<<<<
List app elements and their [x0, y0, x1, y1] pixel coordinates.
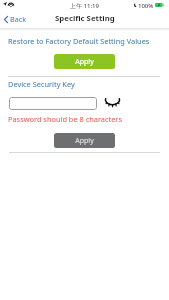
button[interactable] [9, 97, 97, 110]
staticText: Apply [75, 57, 94, 67]
staticText: 上午 11:19 [70, 2, 99, 10]
staticText: Apply [75, 136, 94, 146]
button[interactable]: Apply [54, 54, 115, 69]
staticText: Password should be 8 characters [8, 114, 122, 124]
staticText: Back [10, 14, 26, 24]
button[interactable]: Apply [54, 133, 115, 148]
button[interactable]: Show password [101, 94, 123, 110]
staticText: Specific Setting [55, 13, 115, 24]
staticText: 100% [138, 2, 154, 10]
staticText: Restore to Factory Default Setting Value… [8, 36, 150, 46]
button[interactable]: Back [1, 11, 32, 27]
staticText: Device Security Key [8, 79, 75, 89]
>>>>
** WHAT IS NEEDED **
If a line in the entries above contains the word "interactable", copy it.

** RESULT FOR THIS EXERCISE **
button[interactable] [9, 97, 97, 110]
button[interactable]: Apply [54, 54, 115, 69]
button[interactable]: Apply [54, 133, 115, 148]
button[interactable]: Show password [101, 94, 123, 110]
button[interactable]: Back [1, 11, 32, 27]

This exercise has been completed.